● **To do**
Leaving the images aside, transcribe all the data below exactly.

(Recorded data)
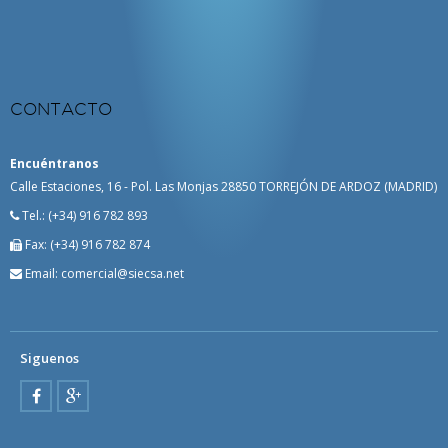
CONTACTO
Encuéntranos
Calle Estaciones, 16 - Pol. Las Monjas 28850 TORREJÓN DE ARDOZ (MADRID)
Tel.:
(+34) 916 782 893
Fax:
(+34) 916 782 874
Email: comercial@siecsa.net
Siguenos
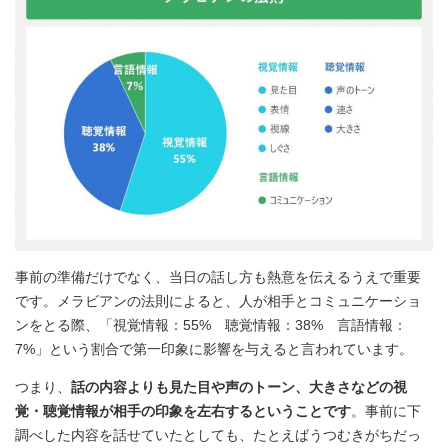
事前の準備だけでなく、当日の話し方も熱意を伝えるうえで重要
です。メラビアンの法則によると、人が相手とコミュニケーショ
ンをとる際、「視覚情報：55% 聴覚情報：38% 言語情報：
7%」という割合で第一印象に影響を与えると言われています。
つまり、
話の内容よりも見た目や声のトーン、大きさなどの視
覚・聴覚情報が相手の印象を左右するということです
。事前に下
調べした内容を話せていたとしても、たとえばうつむきがちだっ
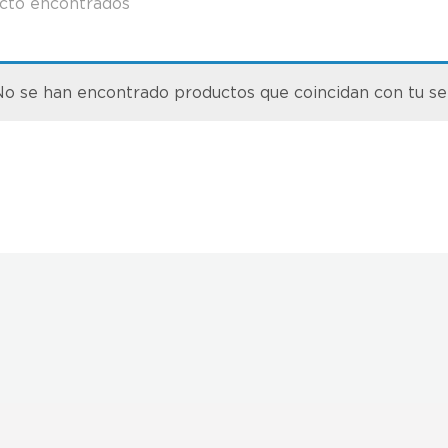
cto encontrados
o se han encontrado productos que coincidan con tu se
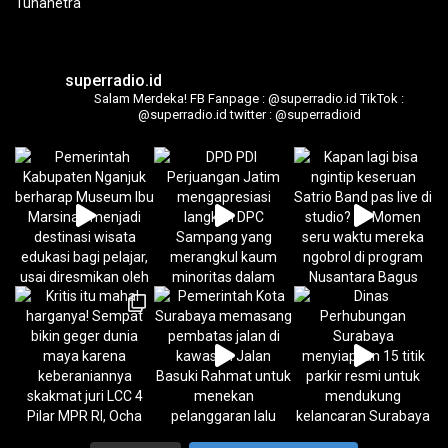
superradio.id
Salam Merdeka!
FB Fanpage : @superradio.id
TikTok :
@superradio.id
twitter : @superradioid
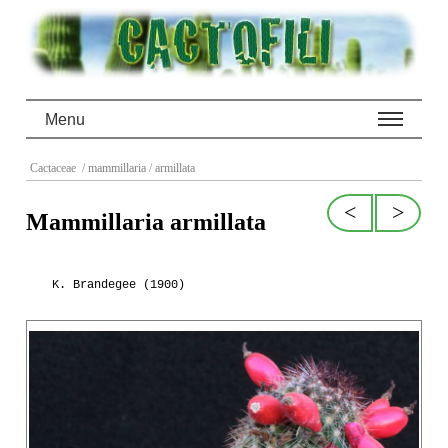
Menu
Cactaceae
/ mammillaria
/ armillata
<
>
Mammillaria armillata
K. Brandegee (1900)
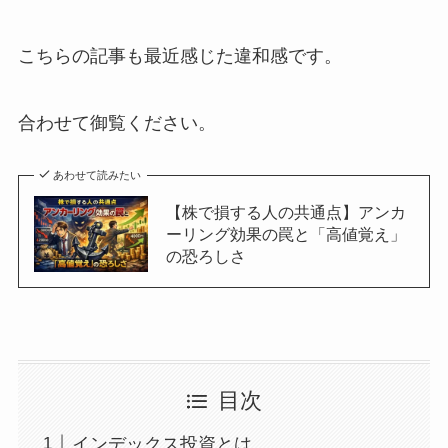
こちらの記事も最近感じた違和感です。
合わせて御覧ください。
あわせて読みたい
【株で損する人の共通点】アンカ
ーリング効果の罠と「高値覚え」
の恐ろしさ
目次
インデックス投資とは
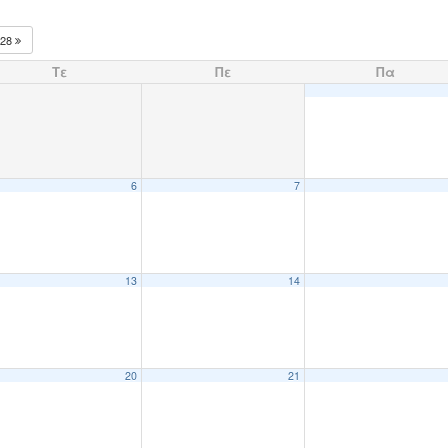
028
Τε
Πε
Πα
6
7
13
14
20
21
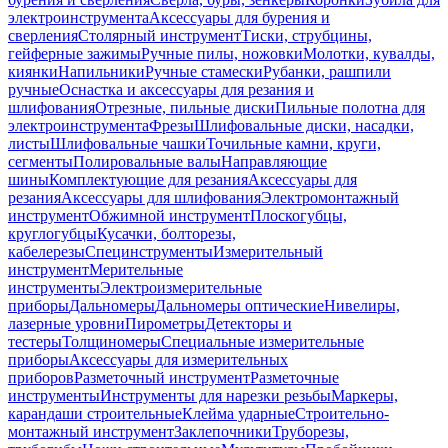
электроинструмента
Аксессуары для бурения и
сверления
Столярный инструмент
Тиски, струбцины,
гейферные зажимы
Ручные пилы, ножовки
Молотки, кувалды,
киянки
Напильники
Ручные стамески
Рубанки, рашпили
ручные
Оснастка и аксессуары для резания и
шлифования
Отрезные, пильные диски
Пильные полотна для
электроинструмента
Фрезы
Шлифовальные диски, насадки,
листы
Шлифовальные чашки
Точильные камни, круги,
сегменты
Полировальные валы
Направляющие
шины
Комплектующие для резания
Аксессуары для
резания
Аксессуары для шлифования
Электромонтажный
инструмент
Обжимной инструмент
Плоскогубцы,
круглогубцы
Кусачки, болторезы,
кабелерезы
Специнструменты
Измерительный
инструмент
Мерительные
инструменты
Электроизмерительные
приборы
Дальномеры
Дальномеры оптические
Нивелиры,
лазерные уровни
Пирометры
Детекторы и
тестеры
Толщиномеры
Специальные измерительные
приборы
Аксессуары для измерительных
приборов
Разметочный инструмент
Разметочные
инструменты
Инструменты для нарезки резьбы
Маркеры,
карандаши строительные
Клейма ударные
Строительно-
монтажный инструмент
Заклепочники
Труборезы,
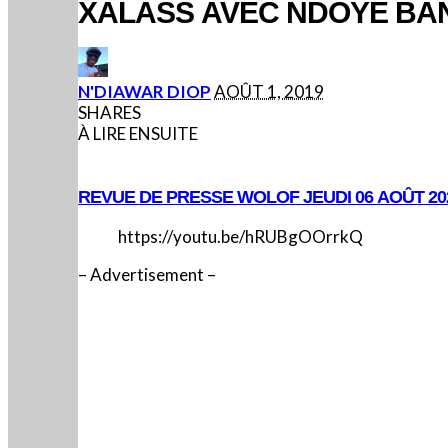
XALASS AVEC NDOYE BA
POSTED
N'DIAWAR DIOP
AOÛT 1, 2019
BY
SHARES
À LIRE ENSUITE
REVUE DE PRESSE WOLOF JEUDI 06 AOÛT 20
https://youtu.be/hRUBgOOrrkQ
– Advertisement –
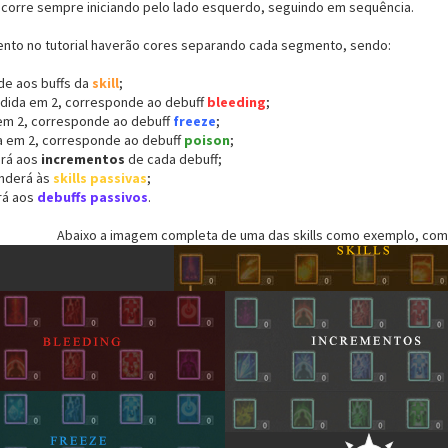
 ocorre sempre iniciando pelo lado esquerdo, seguindo em sequência.
nto no tutorial haverão cores separando cada segmento, sendo:
e aos buffs da
skill
;
idida em 2, corresponde ao debuff
bleeding
;
 em 2, corresponde ao debuff
freeze
;
da em 2, corresponde ao debuff
poison
;
rá aos
incrementos
de cada debuff;
nderá às
skills passivas
;
rá aos
debuffs passivos
.
Abaixo a imagem completa de uma das skills como exemplo, com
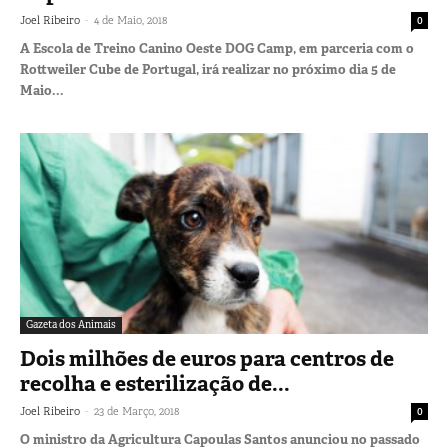
-
Joel Ribeiro
4 de Maio, 2018
0
A Escola de Treino Canino Oeste DOG Camp, em parceria com o
Rottweiler Cube de Portugal, irá realizar no próximo dia 5 de
Maio...
Gazeta dos Animais
Dois milhões de euros para centros de
recolha e esterilização de...
-
Joel Ribeiro
23 de Março, 2018
0
O ministro da Agricultura Capoulas Santos anunciou no passado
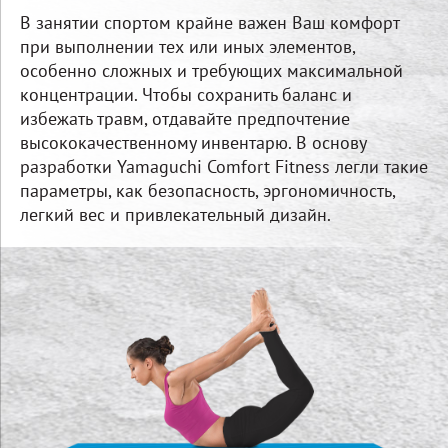
В занятии спортом крайне важен Ваш комфорт
при выполнении тех или иных элементов,
особенно сложных и требующих максимальной
концентрации. Чтобы сохранить баланс и
избежать травм, отдавайте предпочтение
высококачественному инвентарю. В основу
разработки Yamaguchi Comfort Fitness легли такие
параметры, как безопасность, эргономичность,
легкий вес и привлекательный дизайн.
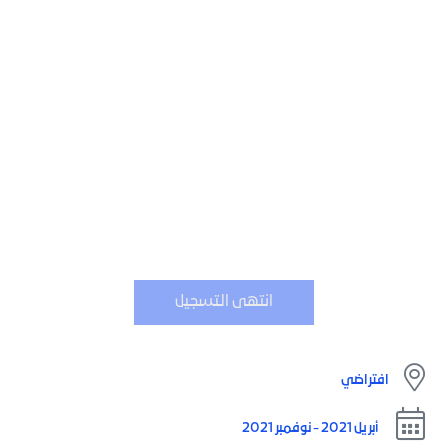
الثانية
من فكرة إلى نموذج عمل أولي
انتهى التسجيل
افتراضي
أبريل 2021 - نوفمبر 2021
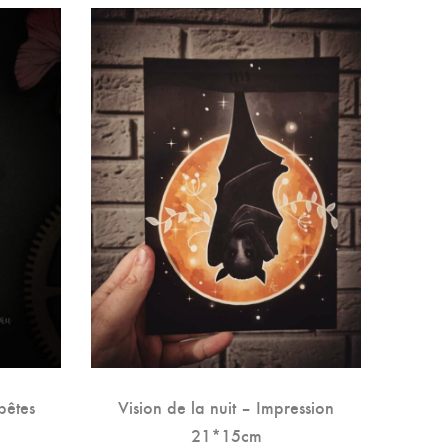
pêtes
Vision de la nuit – Impression
Bo
21*15cm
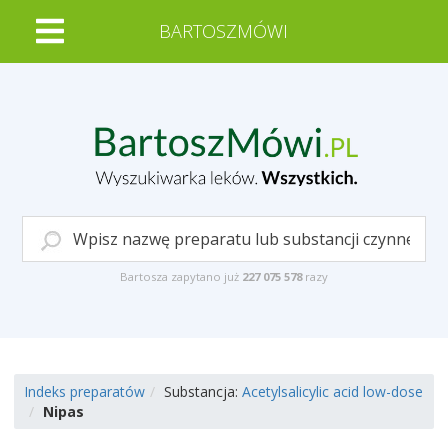
BARTOSZMÓWI
Bartosza zapytano już
227 075 578
razy
Indeks preparatów
Substancja:
Acetylsalicylic acid low-dose
Nipas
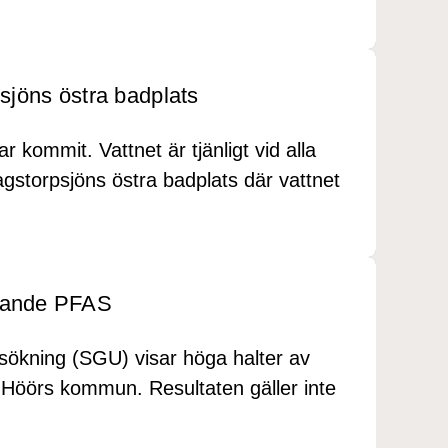
psjöns östra badplats
kommit. Vattnet är tjänligt vid alla
storpsjöns östra badplats där vattnet
llande PFAS
sökning (SGU) visar höga halter av
 Höörs kommun. Resultaten gäller inte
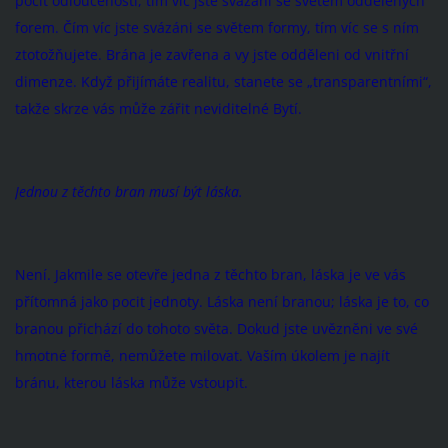
pocit odloučenosti, tím víc jste svázáni se světem oddělených
forem. Čím víc jste svázáni se světem formy, tím víc se s ním
ztotožňujete. Brána je zavřena a vy jste odděleni od vnitřní
dimenze. Když přijímáte realitu, stanete se „transparentními“,
takže skrze vás může zářit neviditelné Bytí.
Jednou z těchto bran musí být láska.
Není. Jakmile se otevře jedna z těchto bran, láska je ve vás
přítomná jako pocit jednoty. Láska není branou; láska je to, co
branou přichází do tohoto světa. Dokud jste uvězněni ve své
hmotné formě, nemůžete milovat. Vaším úkolem je najít
bránu, kterou láska může vstoupit.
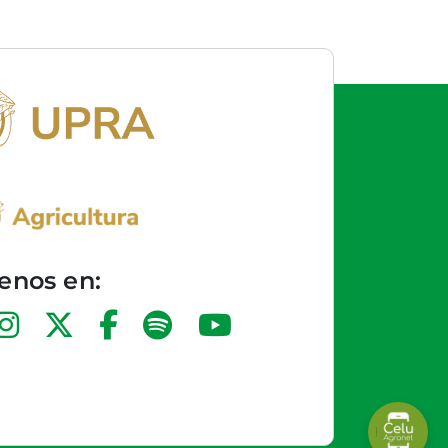
enos en:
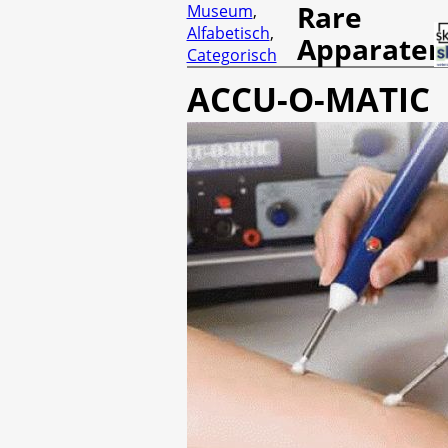
Rare
Museum
,
Alfabetisch
,
Apparaten
Categorisch
ACCU-O-MATIC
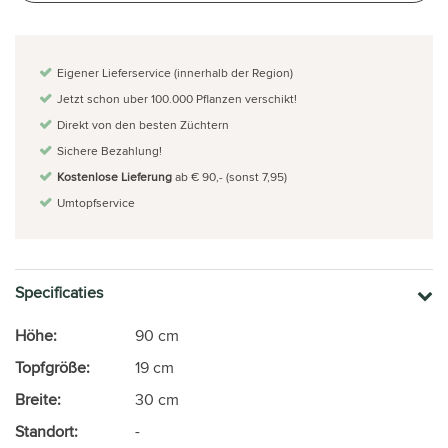
Eigener Lieferservice (innerhalb der Region)
Jetzt schon uber 100.000 Pflanzen verschikt!
Direkt von den besten Züchtern
Sichere Bezahlung!
Kostenlose Lieferung
ab € 90,- (sonst 7,95)
Umtopfservice
Specificaties
Höhe:
90 cm
Topfgröße:
19 cm
Breite:
30 cm
Standort:
-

● **Response to this exercise**
CONTACTO
Encuéntranos
Calle Estaciones, 16 - Pol. Las Monjas 28850 TORREJÓN DE ARDOZ (MADRID)
Tel.:
(+34) 916 782 893
Fax:
(+34) 916 782 874
Email: comercial@siecsa.net
Siguenos
事前の準備だけでなく、当日の話し方も熱意を伝えるうえで重要
です。メラビアンの法則によると、人が相手とコミュニケーショ
ンをとる際、「視覚情報：55% 聴覚情報：38% 言語情報：
7%」という割合で第一印象に影響を与えると言われています。
つまり、
話の内容よりも見た目や声のトーン、大きさなどの視
覚・聴覚情報が相手の印象を左右するということです
。事前に下
調べした内容を話せていたとしても、たとえばうつむきがちだっ
cto encontrados
o se han encontrado productos que coincidan con tu se
superradio.id
Salam Merdeka!
FB Fanpage : @superradio.id
TikTok :
@superradio.id
twitter : @superradioid
Menu
Cactaceae
/ mammillaria
/ armillata
<
>
Mammillaria armillata
K. Brandegee (1900)
こちらの記事も最近感じた違和感です。
合わせて御覧ください。
あわせて読みたい
【株で損する人の共通点】アンカ
ーリング効果の罠と「高値覚え」
の恐ろしさ
目次
インデックス投資とは
028
Τε
Πε
Πα
6
7
13
14
20
21
электроинструмента
Аксессуары для бурения и
сверления
Столярный инструмент
Тиски, струбцины,
гейферные зажимы
Ручные пилы, ножовки
Молотки, кувалды,
киянки
Напильники
Ручные стамески
Рубанки, рашпили
ручные
Оснастка и аксессуары для резания и
шлифования
Отрезные, пильные диски
Пильные полотна для
электроинструмента
Фрезы
Шлифовальные диски, насадки,
листы
Шлифовальные чашки
Точильные камни, круги,
сегменты
Полировальные валы
Направляющие
шины
Комплектующие для резания
Аксессуары для
резания
Аксессуары для шлифования
Электромонтажный
инструмент
Обжимной инструмент
Плоскогубцы,
круглогубцы
Кусачки, болторезы,
кабелерезы
Специнструменты
Измерительный
инструмент
Мерительные
инструменты
Электроизмерительные
приборы
Дальномеры
Дальномеры оптические
Нивелиры,
лазерные уровни
Пирометры
Детекторы и
тестеры
Толщиномеры
Специальные измерительные
приборы
Аксессуары для измерительных
приборов
Разметочный инструмент
Разметочные
инструменты
Инструменты для нарезки резьбы
Маркеры,
карандаши строительные
Клейма ударные
Строительно-
монтажный инструмент
Заклепочники
Труборезы,
XALASS AVEC NDOYE BA
POSTED
N'DIAWAR DIOP
AOÛT 1, 2019
BY
SHARES
À LIRE ENSUITE
REVUE DE PRESSE WOLOF JEUDI 06 AOÛT 20
https://youtu.be/hRUBgOOrrkQ
– Advertisement –
 ocorre sempre iniciando pelo lado esquerdo, seguindo em sequência.
nto no tutorial haverão cores separando cada segmento, sendo:
e aos buffs da
skill
;
idida em 2, corresponde ao debuff
bleeding
;
 em 2, corresponde ao debuff
freeze
;
da em 2, corresponde ao debuff
poison
;
rá aos
incrementos
de cada debuff;
nderá às
skills passivas
;
rá aos
debuffs passivos
.
Abaixo a imagem completa de uma das skills como exemplo, com
-
Joel Ribeiro
4 de Maio, 2018
0
A Escola de Treino Canino Oeste DOG Camp, em parceria com o
Rottweiler Cube de Portugal, irá realizar no próximo dia 5 de
Maio...
Gazeta dos Animais
Dois milhões de euros para centros de
recolha e esterilização de...
-
Joel Ribeiro
23 de Março, 2018
0
O ministro da Agricultura Capoulas Santos anunciou no passado
В занятии спортом крайне важен Ваш комфорт
при выполнении тех или иных элементов,
особенно сложных и требующих максимальной
концентрации. Чтобы сохранить баланс и
избежать травм, отдавайте предпочтение
высококачественному инвентарю. В основу
разработки Yamaguchi Comfort Fitness легли такие
параметры, как безопасность, эргономичность,
легкий вес и привлекательный дизайн.
الثانية
من فكرة إلى نموذج عمل أولي
انتهى التسجيل
افتراضي
أبريل 2021 - نوفمبر 2021
pêtes
Vision de la nuit – Impression
Bo
21*15cm
BARTOSZMÓWI
Bartosza zapytano już
227 075 578
razy
Indeks preparatów
Substancja:
Acetylsalicylic acid low-dose
Nipas
psjöns östra badplats
kommit. Vattnet är tjänligt vid alla
storpsjöns östra badplats där vattnet
llande PFAS
sökning (SGU) visar höga halter av
 Höörs kommun. Resultaten gäller inte
pocit odloučenosti, tím víc jste svázáni se světem oddělených
forem. Čím víc jste svázáni se světem formy, tím víc se s ním
ztotožňujete. Brána je zavřena a vy jste odděleni od vnitřní
dimenze. Když přijímáte realitu, stanete se „transparentními“,
takže skrze vás může zářit neviditelné Bytí.
Jednou z těchto bran musí být láska.
Není. Jakmile se otevře jedna z těchto bran, láska je ve vás
přítomná jako pocit jednoty. Láska není branou; láska je to, co
branou přichází do tohoto světa. Dokud jste uvězněni ve své
hmotné formě, nemůžete milovat. Vaším úkolem je najít
bránu, kterou láska může vstoupit.
enos en:
Rare
Museum
,
Alfabetisch
,
Apparaten
Categorisch
ACCU-O-MATIC
Eigener Lieferservice (innerhalb der Region)
Jetzt schon uber 100.000 Pflanzen verschikt!
Direkt von den besten Züchtern
Sichere Bezahlung!
Kostenlose Lieferung
ab € 90,- (sonst 7,95)
Umtopfservice
Specificaties
Höhe:
90 cm
Topfgröße:
19 cm
Breite:
30 cm
Standort:
-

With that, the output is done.